MSP Security Changes Coming Soon
If the global pandemic weren’t enough, MSPs will be facing new changes in the coming months and years pertaining to internal (and external) security practices and technologies. What does this mean for your MSP security practice? We will explain.
It should be no secret that cybercriminals have used the global pandemic to increase and shield their nefarious activities over the last 12 months. While bad actors were quite active leading up to the pandemic, since the outbreak, these cybercriminals have simultaneously ramped up their attacks while at the same time using the pandemic as cover. After all, what better time to launch cyberattacks than during a global pandemic.
As the world begins to get vaccinated and a post-pandemic norm settles in, the cybercriminals will undoubtedly continue their activities, leaving organizations and MSPs to prepare for what is coming next. But, what should the MSPs anticipate?
Next-Gen MSP Security
The days of having only a firewall are over. I think we all know this. Firewall management has been a standard managed services offering from MSPs for years. Still, policy-based firewall protections are no longer sufficient to protect MSPs (and clients) from the dangers lurking out there.
SIEM (security information event management) has been a great supplement to firewall and other endpoint management technologies. Still, the SIEM tools have traditionally required people (in a SOC) to unleash those benefits. With cybersecurity unemployment maintaining record lows, growing a SOC practice can be challenging for many MSPs, both from a cost perspective and finding the talent.
This brings us to XDR.
XDR for Managed Services is relatively new and still making its way throughout the enterprise community, not to mention the MSP community. Extended Detection and Response may not mean a lot to you right now, but that will change soon. First, let’s establish some definitions to help you better understand what is coming.

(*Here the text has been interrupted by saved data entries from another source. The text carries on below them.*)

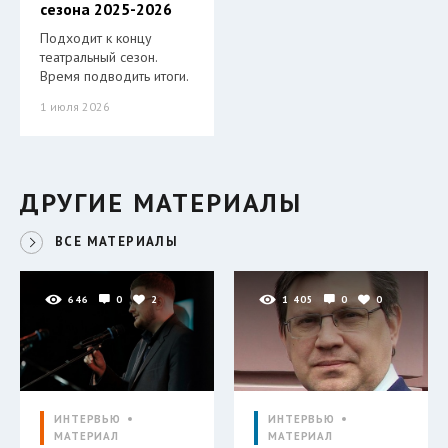
сезона 2025-2026
Подходит к концу
театральный сезон.
Время подводить итоги.
1 июля 2026
ДРУГИЕ МАТЕРИАЛЫ
ВСЕ МАТЕРИАЛЫ
646
0
2
1 405
0
0
ИНТЕРВЬЮ
ИНТЕРВЬЮ
МАТЕРИАЛ
МАТЕРИАЛ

Endpoint Detection and Response (EDR) was coined by a Gartner analyst back in 2013. Aimed to enhance the existing endpoint devices commonly used by MSPs to protect themselves and clients, these devices needed additional analysis to exploit the benefits fully. https://blogs.gartner.com/anton-chuvakin/2013/07/26/named-endpoint-threat-detection-response/
While EDR has focused primarily on the endpoint (no surprise here), SIEM products have gone beyond the endpoint and gather data from multiple network devices and correlate that data. If you are wondering, that event correlation and response has traditionally been performed by people. As you may already guess, the problem is that there aren’t enough people around to perform sufficient 24/7 monitoring, management, and analysis. This lack of human resources is particularly acute within the mid-market and SMB communities, including MSPs servicing those markets.
What is XDR?
Extended Detection and Response enables the MSP to “extend” the capabilities of the endpoint devices they use and review, analyze, correlate, and respond to security events without having to rely solely on a fully staffed SOC or NOC. Technically different from what a SIEM product does, SIEM and XDR combined are the future of managed services best practices.
The future for MSPs is in the adoption of those “managed SIEM” and XDR/EDR/MDR solutions, extending the capabilities of the MSP beyond their existing NOC/help desk staff by including automation and machine learning. At the very least, MSPs will be expected to incorporate these technologies into their toolsets, even if they do not deliver these as services to their clients. What does this mean specifically?
MSPs will soon be expected to have these next-generation security solutions pointed inward at their own IT resources, even if they are not using these technologies to deliver managed security offerings to their clients. My own opinion is that most MSPs ought to look at adding these technologies, safeguarding the MSP organization, and providing them as managed services to customers who could benefit from them.
The benefits of adding SIEM and XDR technology are numerous for MSP and clients alike. MSPs, however, will address a critical scalability issue with XDR and SIEM solutions without having to rely on staffing up with costly cybersecurity personnel additions.
If you are already down this path, keep it up, you are doing the right thing. If you haven’t started to acquire these technologies, start now.